SPIEGEL ONLINE: Politicians do not understand your ratings?

Taylor: politicians have no power over the ratings of their countries. They suggest, however, sometimes, that it were so. Or they use credit ratings for populist purposes. Both should stop.

SPIEGEL ONLINE: We can understand the anger but already. It looks as if its bad news announced rating agencies usually calculated when the euro-zone draws back just a bit of hope. To outsiders their decisions are often not traceable.

Taylor: The perception is distorted. The French example: We have just said that we may downgrade the country in the coming months from the top AAA rating to a still very good score. Already this has provoked a storm of indignation.

SPIEGEL ONLINE: You classified the end of January at a stroke five countries of the Euro-zone down. Were the reactions to it over the top too?

Taylor: You look at how the ratings of the Euro-zone countries have developed since the outbreak of the financial crisis in 2007. The values ??are changing very slowly. There were significant changes, but in most countries, no dramatic.

SPIEGEL ONLINE: Many Europeans still have enough that U.S. companies have the authority to make the financial situation in the euro area countries. Now to create a European rating agency. What do you think of the new competition?

Taylor: I have nothing against competition. I only wonder how such an agency has many followers. It seems that there is hope that a European agency assigns better ratings for Europe. I do not think that such a patriotic approach builds trust.

SPIEGEL ONLINE: Your business model creates not just confidence. Your agency can be paid for by those whose financial situation, they rated.

Taylor: Our business model is straightforward. Finance and ratings are strictly separated. Compliance with this separation is closely monitored.

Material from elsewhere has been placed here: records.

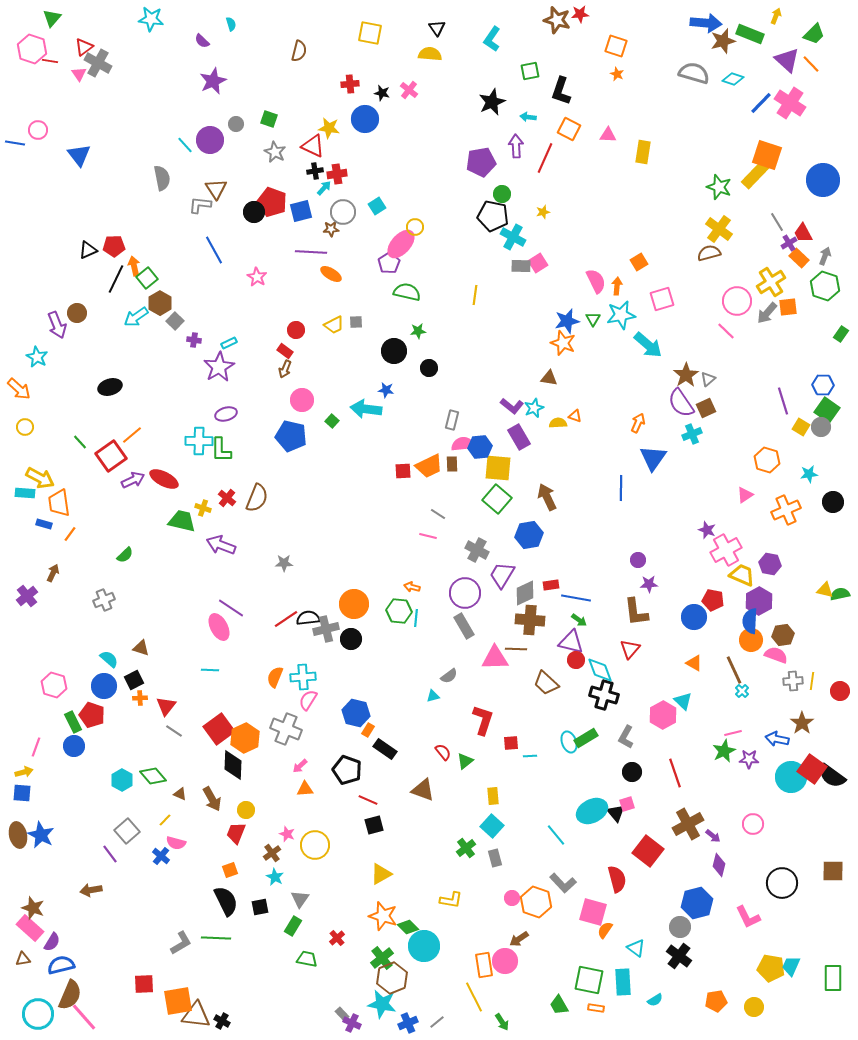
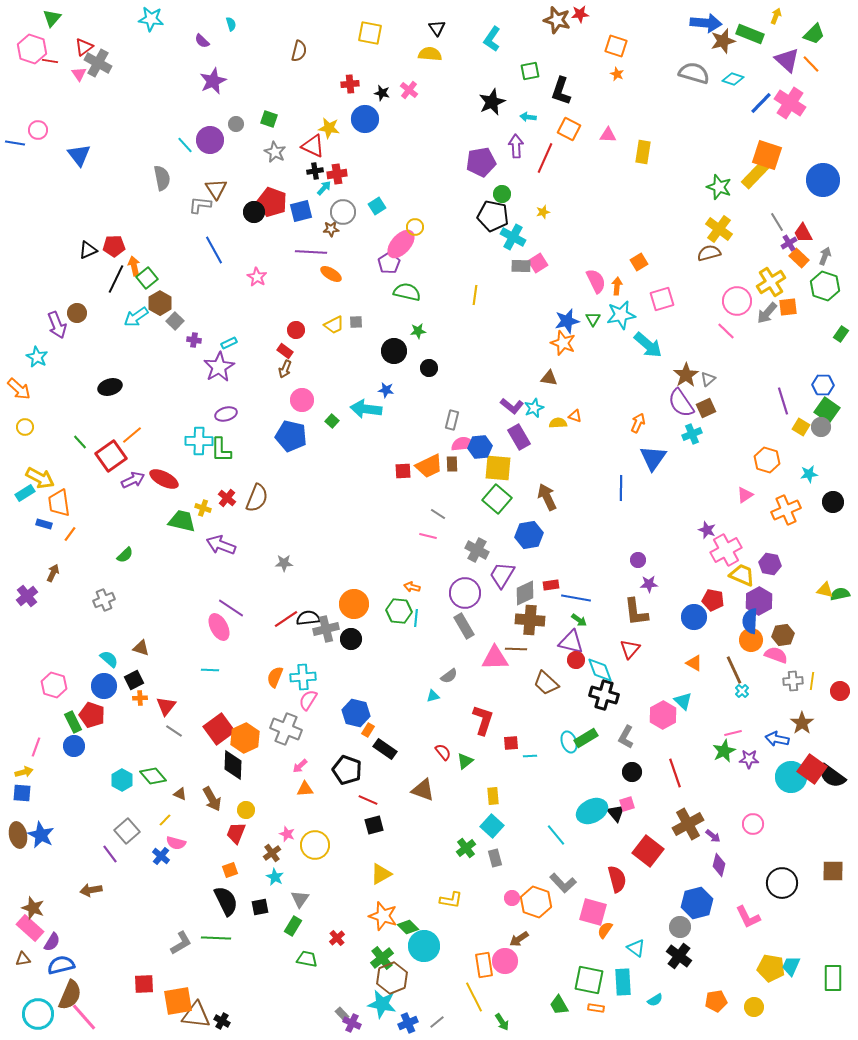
cyan rectangle at (25, 493): rotated 36 degrees counterclockwise
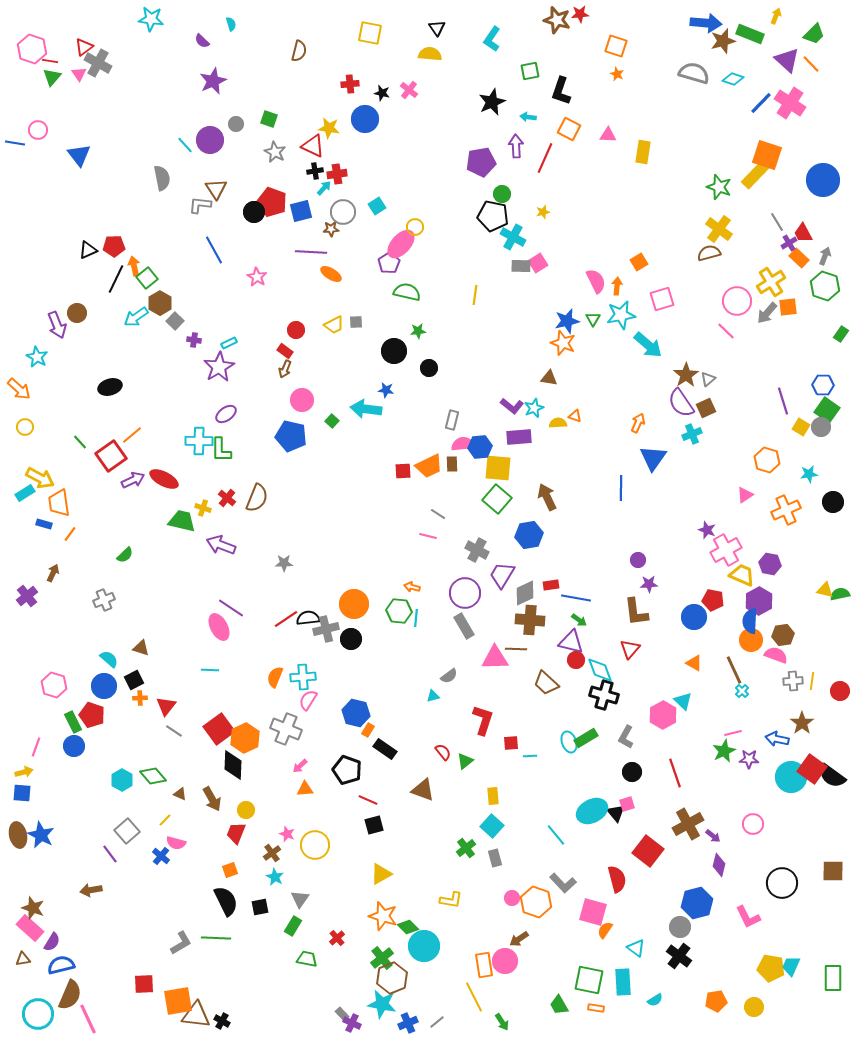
green triangle at (52, 18): moved 59 px down
purple ellipse at (226, 414): rotated 20 degrees counterclockwise
purple rectangle at (519, 437): rotated 65 degrees counterclockwise
pink line at (84, 1017): moved 4 px right, 2 px down; rotated 16 degrees clockwise
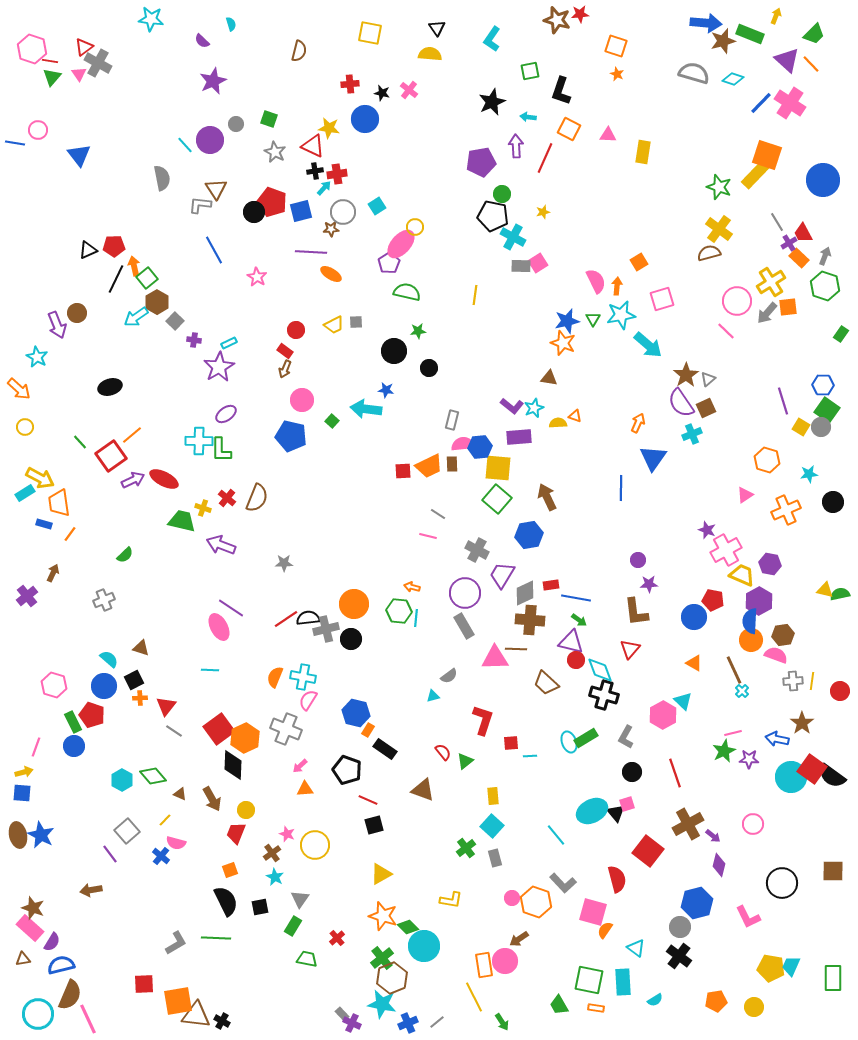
brown hexagon at (160, 303): moved 3 px left, 1 px up
cyan cross at (303, 677): rotated 15 degrees clockwise
gray L-shape at (181, 943): moved 5 px left
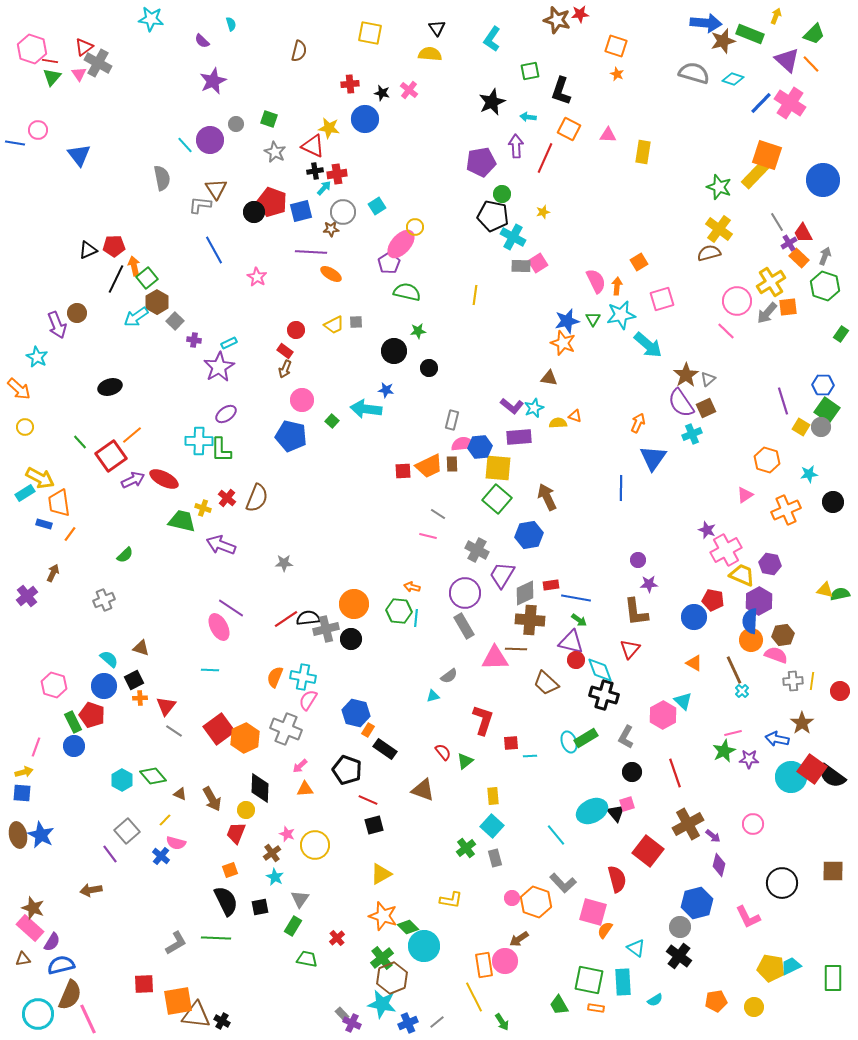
black diamond at (233, 765): moved 27 px right, 23 px down
cyan trapezoid at (791, 966): rotated 40 degrees clockwise
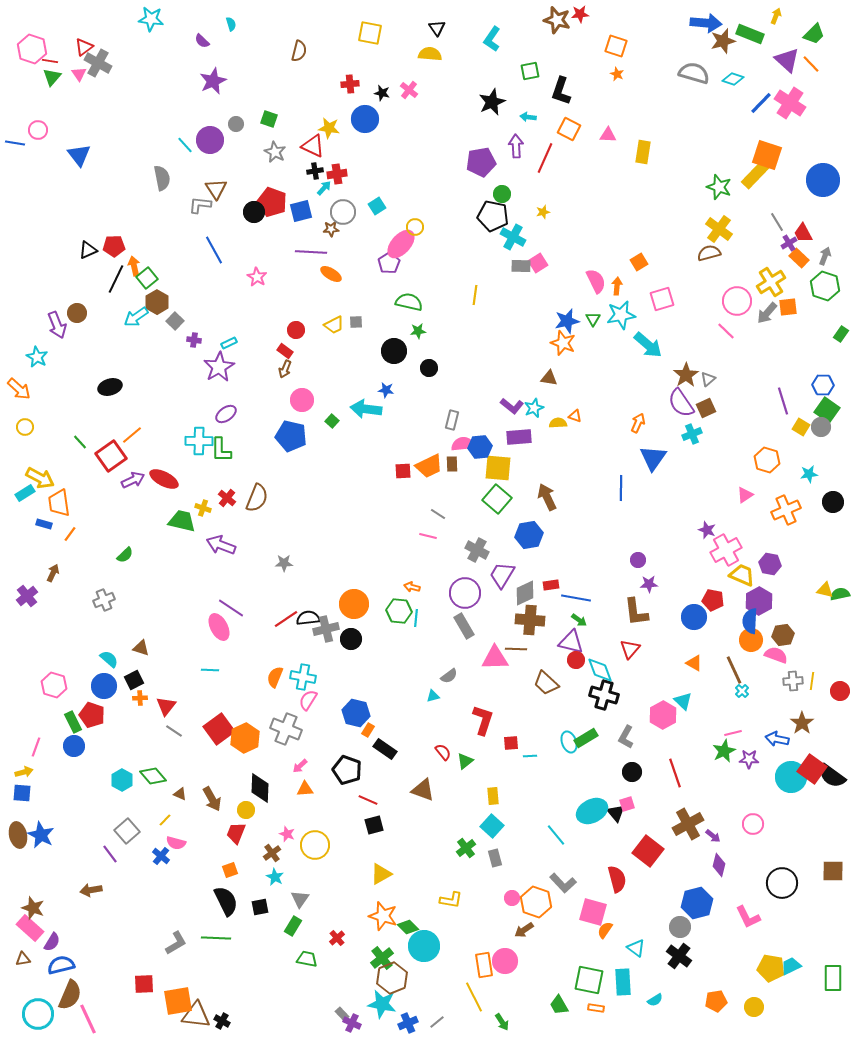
green semicircle at (407, 292): moved 2 px right, 10 px down
brown arrow at (519, 939): moved 5 px right, 9 px up
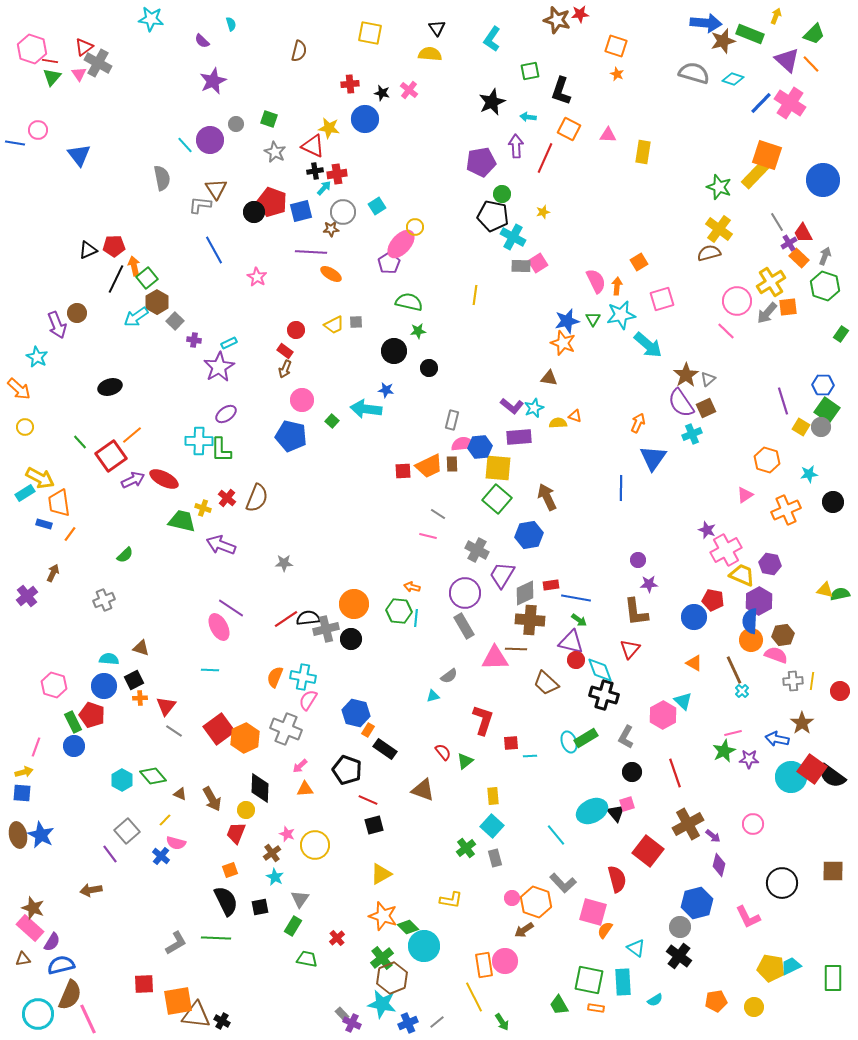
cyan semicircle at (109, 659): rotated 36 degrees counterclockwise
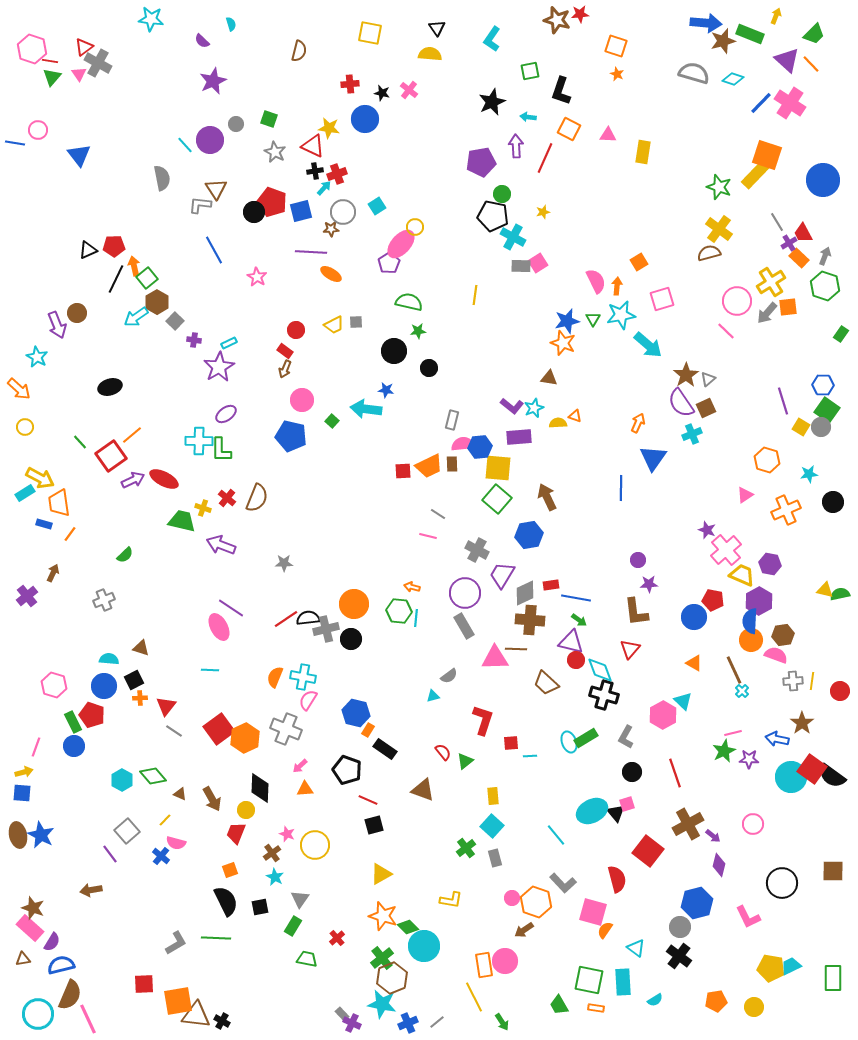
red cross at (337, 174): rotated 12 degrees counterclockwise
pink cross at (726, 550): rotated 12 degrees counterclockwise
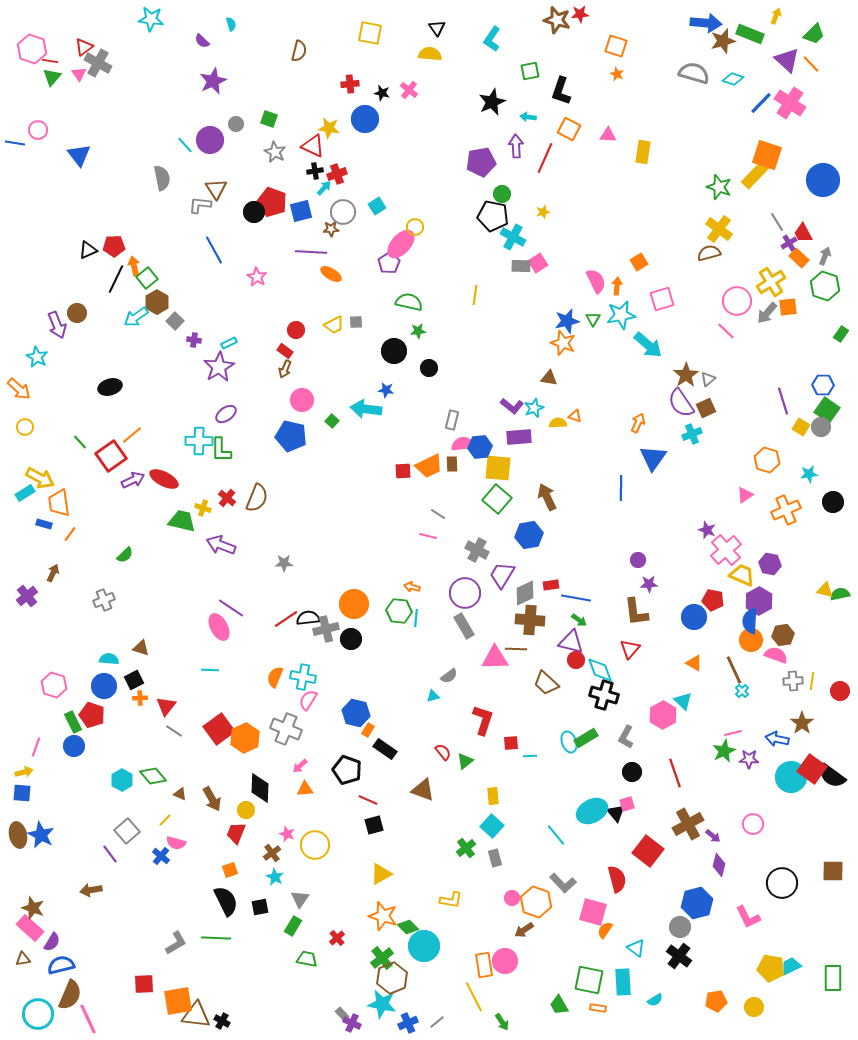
orange rectangle at (596, 1008): moved 2 px right
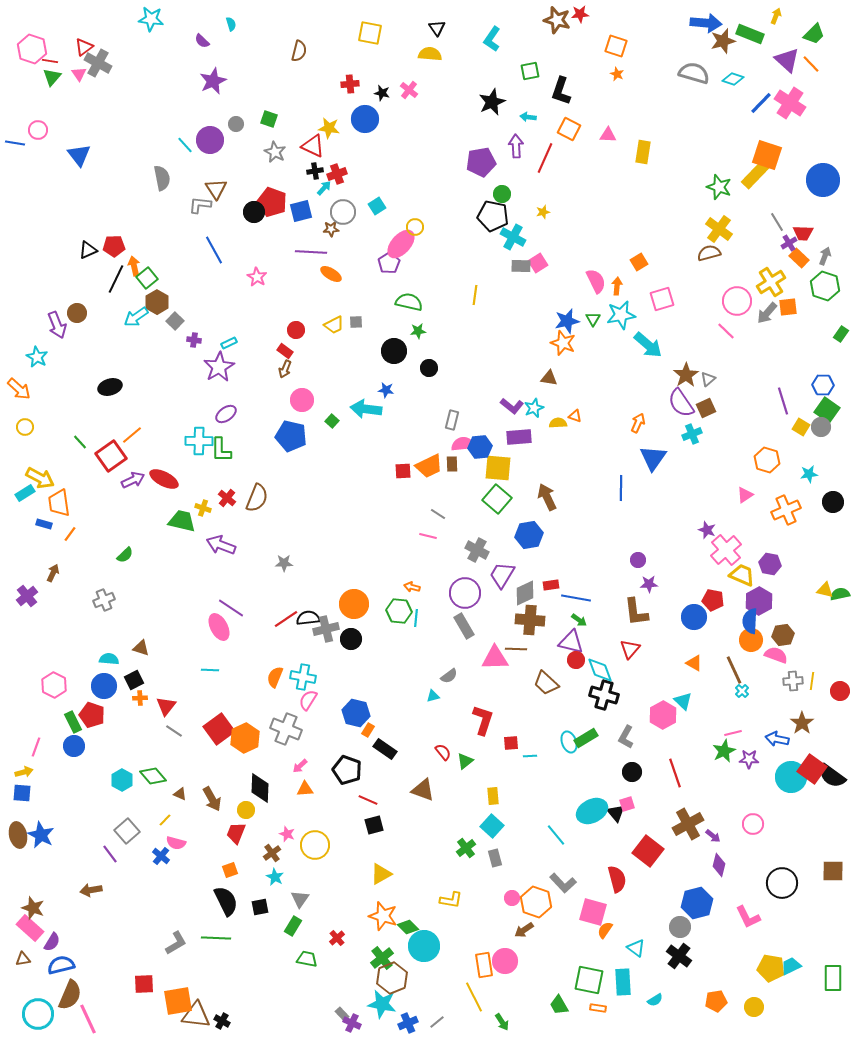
red trapezoid at (803, 233): rotated 60 degrees counterclockwise
pink hexagon at (54, 685): rotated 10 degrees clockwise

SPIEGEL ONLINE: The European rating agency wants to avoid even the slightest doubt about their credibility. She wants to be financed by investors.

Taylor: I do not think you get together with this business model, the resources to compete in the global competition.

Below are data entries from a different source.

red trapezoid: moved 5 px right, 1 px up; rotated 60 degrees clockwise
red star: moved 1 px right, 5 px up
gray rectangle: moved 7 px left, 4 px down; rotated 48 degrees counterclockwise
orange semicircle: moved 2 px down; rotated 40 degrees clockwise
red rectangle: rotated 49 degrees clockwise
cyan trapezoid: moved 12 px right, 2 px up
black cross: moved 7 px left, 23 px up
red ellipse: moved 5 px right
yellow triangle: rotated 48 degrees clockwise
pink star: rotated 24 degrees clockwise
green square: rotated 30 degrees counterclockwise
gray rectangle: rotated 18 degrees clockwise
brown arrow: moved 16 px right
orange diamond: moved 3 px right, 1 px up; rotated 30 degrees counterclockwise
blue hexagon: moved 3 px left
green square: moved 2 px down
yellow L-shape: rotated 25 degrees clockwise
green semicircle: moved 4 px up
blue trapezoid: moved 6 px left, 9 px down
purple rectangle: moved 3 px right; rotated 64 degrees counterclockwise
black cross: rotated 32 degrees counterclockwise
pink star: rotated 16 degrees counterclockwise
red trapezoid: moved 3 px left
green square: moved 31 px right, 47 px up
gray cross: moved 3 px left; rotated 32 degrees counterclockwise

SPIEGEL ONLINE: Critics of your agency and your colleagues well before U.S. incompetence. German Finance Minister Wolfgang Schaeuble doubts that you have really understood what Europe has everything to put reforms in motion.

Taylor: I 'm European. And I'm for more Europe. If the Euro-zone one country, they would receive from us a triple-A rating.

SPIEGEL ONLINE: That is surprising. Where does this sudden confidence bonus?

Taylor: We believe that Europe's largest economy will continue to support the euro-zone further - to push forward with structural reforms in return. This has worked well so far. Just bought the European Central Bank with German blessing Italian government bonds. At the same time Germany pushed for an Italian austerity package. The interest rates on Italian government bonds fell, saved Italy - and got a sparwilligeren head of government.

SPIEGEL ONLINE: This course meets just to its limits. In the elections in Athens and Paris, the savings-hawks have lost power.

Taylor: It is true that the rhetoric of resentment is rising. That does not mean that changes the policy. Even a president Hollande will be subordinated to the constraints.

SPIEGEL ONLINE: Greece schliddert into ungovernability. A secession from the euro-zone is more likely. Would that be the end of the common European currency?

Taylor: Yes. Greece's exit does not mean the end of the euro. Above all, Germany has a fundamental interest in preserving the common currency remains. Would the D-mark re-introduced, they would add value compared to other currencies strong. The export industry, that is: would the engine of the German economy, damaged. This will not allow Germany - even if one or more countries leave the single currency area.

SPIEGEL ONLINE: Would not it be better to adopt too much over-indebted countries, a portion of their liabilities - as happened in Greece?

Taylor: Yes. The average debt had disastrous consequences. Investors were promised that their members always supported community currency. The promise was broken, shattered public confidence in the euro-zone depth. Now foreign investors are asking: "And what will happen soon in Portugal or Spain?" Many pull out their money.